RECITATION NOTES	   15-451 Algorithms		      02/04/09

- hand back hwk
- problem from old final exam
- whatever else you want to do
=======================================================================
1. hand back hwk, go over questions people have.

2. Here is a problem from an old final exam, related to the
recent material.  [reworded a bit for this recitation notes]

Suppose we want to design a binary search tree over {1,...,n} to
minimize the worst-case time to look up any element.  Then clearly a
balanced tree is best.  But, what if we are allowed to use a
randomized construction (equivalently, a probability distribution over
search trees).  Perhaps we can do better in terms of minimizing the
worst-case *expected* time of any lookup.
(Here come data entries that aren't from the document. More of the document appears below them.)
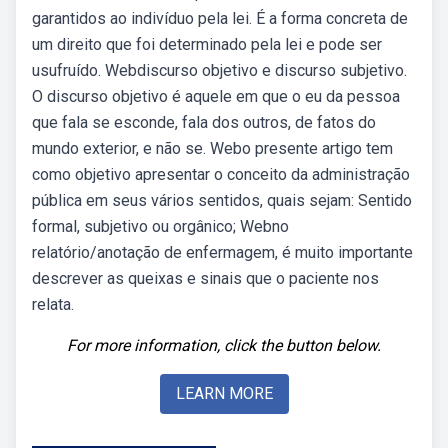
garantidos ao indivíduo pela lei. É a forma concreta de
um direito que foi determinado pela lei e pode ser
usufruído. Webdiscurso objetivo e discurso subjetivo.
O discurso objetivo é aquele em que o eu da pessoa
que fala se esconde, fala dos outros, de fatos do
mundo exterior, e não se. Webo presente artigo tem
como objetivo apresentar o conceito da administração
pública em seus vários sentidos, quais sejam: Sentido
formal, subjetivo ou orgânico; Webno
relatório/anotação de enfermagem, é muito importante
descrever as queixas e sinais que o paciente nos
relata.
For more information, click the button below.
LEARN MORE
In this problem, we consider the case of n=3.  It turns out
that over {1,2,3}, there are only three interesting trees to consider:
(a) the balanced tree with 2 at the root, (b) the zig-zag tree with 1
at the root, then 3, then 2, and (c) the zag-zig tree with 3, then 1,
then 2.

[it's not totally obvious that you don't need to use the other trees
like 1-2-3 or 3-2-1, but you don't]

We can think of this as a matrix game between the "algorithm player"
and the "adversary input player".  The algorithm picks a tree, the
adversary picks an input, and the algorithm-player then pays the 
adversary an amount equal to the depth of the item in the tree.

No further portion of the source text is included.